● **Extracted information**:
================
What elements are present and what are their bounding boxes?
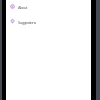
staticText: Suggestions [18,20,36,25]
button[interactable]: About [6,0,91,15]
staticText: About [18,5,27,10]
button[interactable]: Suggestions [6,15,91,30]
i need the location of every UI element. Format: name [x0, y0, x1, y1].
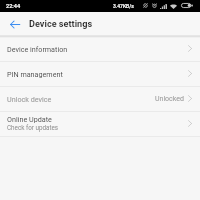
staticText: Device information	[7, 45, 68, 53]
staticText: 22:44	[6, 3, 21, 10]
button[interactable]: Back	[4, 12, 25, 37]
staticText: Online Update	[7, 115, 52, 123]
staticText: Device settings	[29, 19, 93, 30]
button[interactable]: Online Update	[0, 112, 200, 137]
button[interactable]: Device information	[0, 37, 200, 62]
staticText: PIN management	[7, 70, 63, 78]
staticText: 3.47KB/s	[113, 3, 134, 9]
staticText: Unlocked	[155, 95, 184, 103]
staticText: Unlock device	[7, 95, 52, 103]
button[interactable]: PIN management	[0, 62, 200, 87]
button[interactable]: Unlock device	[0, 87, 200, 112]
staticText: Check for updates	[7, 124, 59, 131]
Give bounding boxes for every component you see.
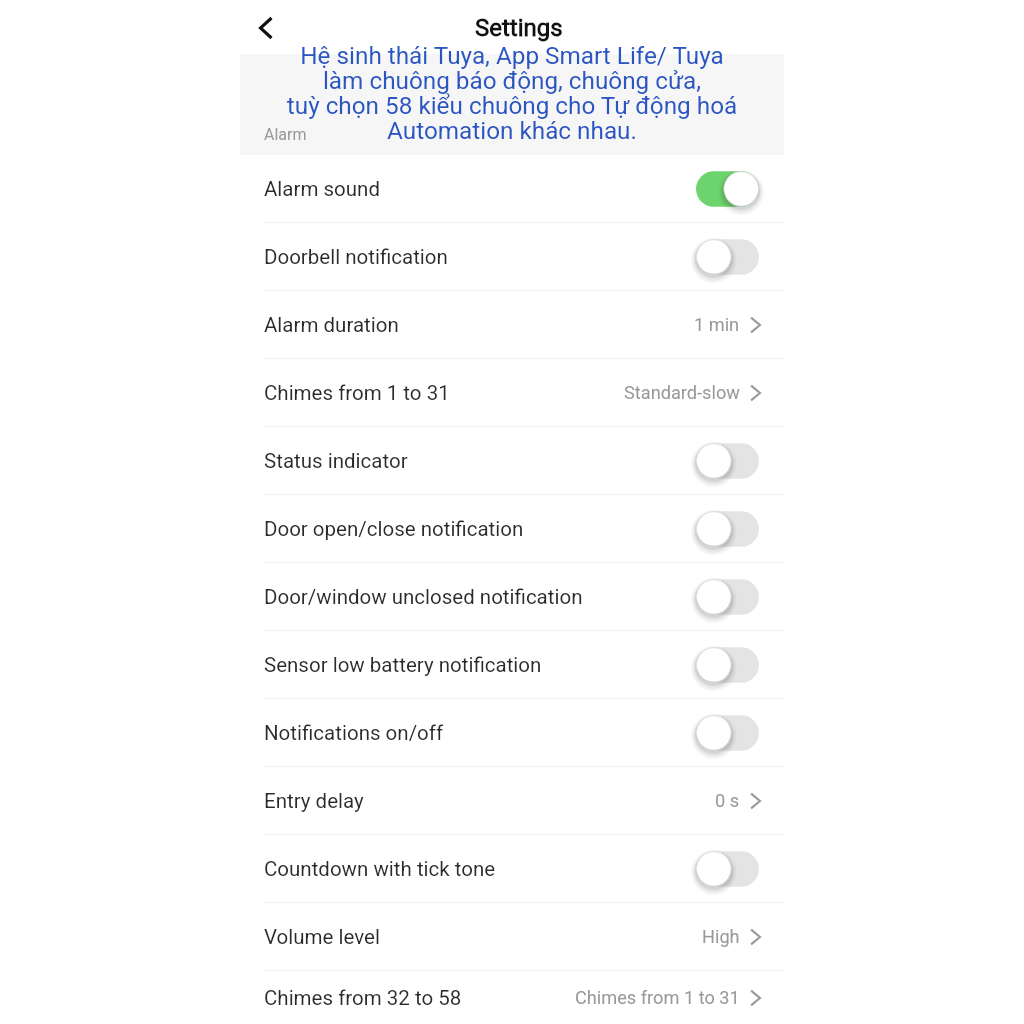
button[interactable]: Chimes from 1 to 31 xyxy=(240,359,784,426)
button[interactable]: Doorbell notification xyxy=(240,223,784,290)
staticText: Chimes from 1 to 31 xyxy=(575,987,740,1008)
button[interactable]: Toggle off xyxy=(696,711,759,755)
button[interactable]: Countdown with tick tone xyxy=(240,835,784,902)
staticText: Countdown with tick tone xyxy=(264,857,496,881)
staticText: Alarm duration xyxy=(264,313,399,337)
staticText: 1 min xyxy=(694,314,740,335)
staticText: Alarm sound xyxy=(264,177,380,201)
button[interactable]: Door/window unclosed notification xyxy=(240,563,784,630)
button[interactable]: Sensor low battery notification xyxy=(240,631,784,698)
button[interactable]: Toggle off xyxy=(696,507,759,551)
staticText: Volume level xyxy=(264,925,380,949)
staticText: Hệ sinh thái Tuya, App Smart Life/ Tuya … xyxy=(0,41,1024,145)
button[interactable]: Toggle off xyxy=(696,643,759,687)
staticText: Door open/close notification xyxy=(264,517,524,541)
staticText: Entry delay xyxy=(264,789,364,813)
button[interactable]: Notifications on/off xyxy=(240,699,784,766)
button[interactable]: Status indicator xyxy=(240,427,784,494)
staticText: Status indicator xyxy=(264,449,408,473)
button[interactable]: Toggle off xyxy=(696,847,759,891)
button[interactable]: Toggle off xyxy=(696,439,759,483)
button[interactable]: Chimes from 32 to 58 xyxy=(240,971,784,1024)
button[interactable]: Volume level xyxy=(240,903,784,970)
button[interactable]: Back xyxy=(242,4,290,52)
button[interactable]: Alarm duration xyxy=(240,291,784,358)
staticText: 0 s xyxy=(715,790,740,811)
button[interactable]: Toggle on xyxy=(696,167,759,211)
staticText: Alarm xyxy=(264,125,307,144)
staticText: Doorbell notification xyxy=(264,245,448,269)
staticText: High xyxy=(702,926,740,947)
staticText: Notifications on/off xyxy=(264,721,444,745)
button[interactable]: Entry delay xyxy=(240,767,784,834)
staticText: Chimes from 32 to 58 xyxy=(264,986,462,1010)
button[interactable]: Alarm sound xyxy=(240,155,784,222)
button[interactable]: Toggle off xyxy=(696,235,759,279)
staticText: Door/window unclosed notification xyxy=(264,585,583,609)
button[interactable]: Toggle off xyxy=(696,575,759,619)
staticText: Chimes from 1 to 31 xyxy=(264,381,450,405)
staticText: Settings xyxy=(475,14,563,42)
staticText: Standard-slow xyxy=(624,382,740,403)
staticText: Sensor low battery notification xyxy=(264,653,542,677)
button[interactable]: Door open/close notification xyxy=(240,495,784,562)
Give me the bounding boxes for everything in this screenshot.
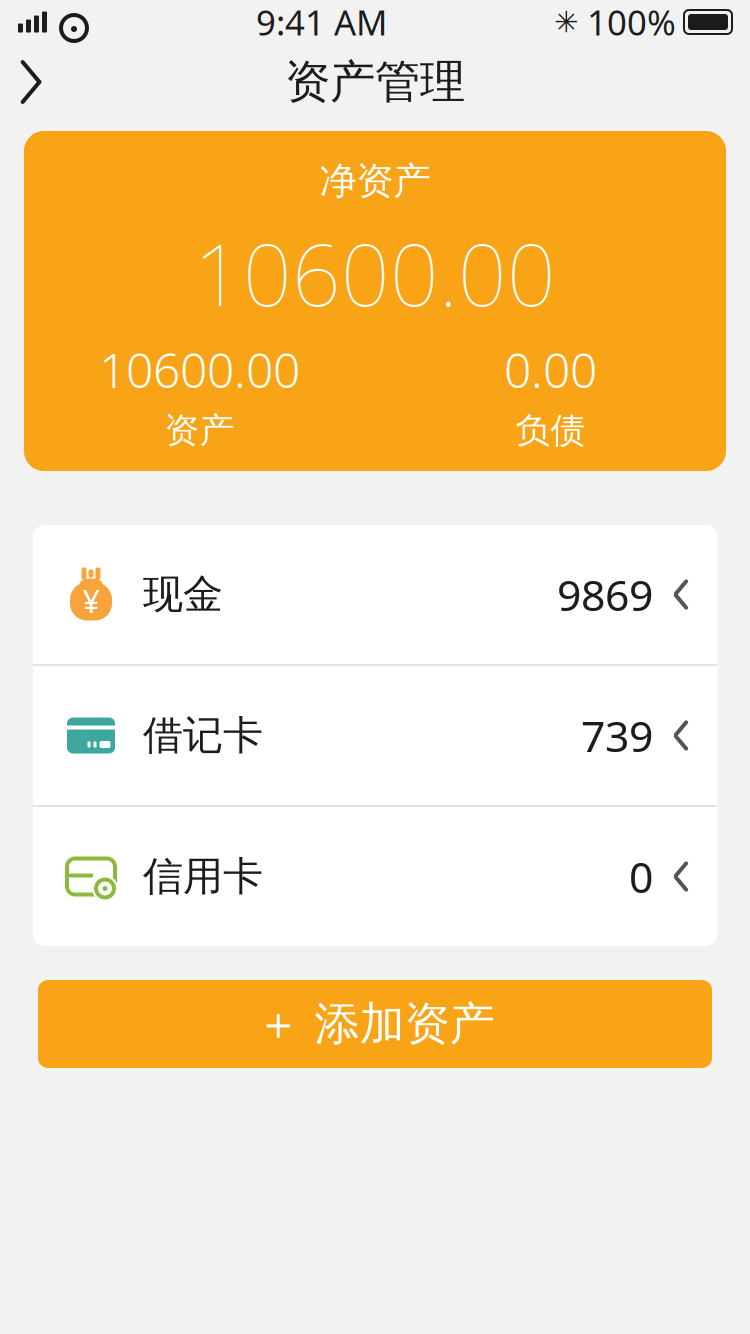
staticText: 信用卡	[143, 852, 263, 901]
staticText: 10600.00	[194, 216, 556, 329]
button[interactable]: ¥	[33, 525, 717, 664]
button[interactable]: 借记卡	[33, 666, 717, 805]
staticText: ¥	[82, 579, 100, 622]
staticText: 负债	[516, 409, 586, 452]
staticText: 10600.00	[99, 337, 300, 401]
staticText: 资产管理	[285, 54, 465, 110]
staticText: 添加资产	[314, 996, 494, 1052]
staticText: 借记卡	[143, 711, 263, 760]
staticText: 739	[581, 707, 653, 764]
staticText: ✳	[554, 5, 579, 39]
staticText: 资产	[164, 409, 234, 452]
staticText: 0	[629, 848, 653, 905]
staticText: 现金	[143, 570, 223, 619]
staticText: 9869	[557, 566, 653, 623]
staticText: 0.00	[504, 337, 597, 401]
staticText: 9:41 AM	[256, 0, 387, 45]
button[interactable]: Back	[0, 51, 46, 113]
staticText: 净资产	[320, 158, 430, 204]
staticText: 100%	[587, 0, 676, 45]
staticText: ＋	[256, 996, 300, 1052]
button[interactable]: ＋	[38, 980, 712, 1068]
button[interactable]: 信用卡	[33, 807, 717, 946]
================
● **Task directions**: Check every line of the entries above, and copy those that carry the string "with".

● **Solved problem**:
button[interactable]: Countdown with tick tone xyxy=(240,835,784,902)
staticText: Countdown with tick tone xyxy=(264,857,496,881)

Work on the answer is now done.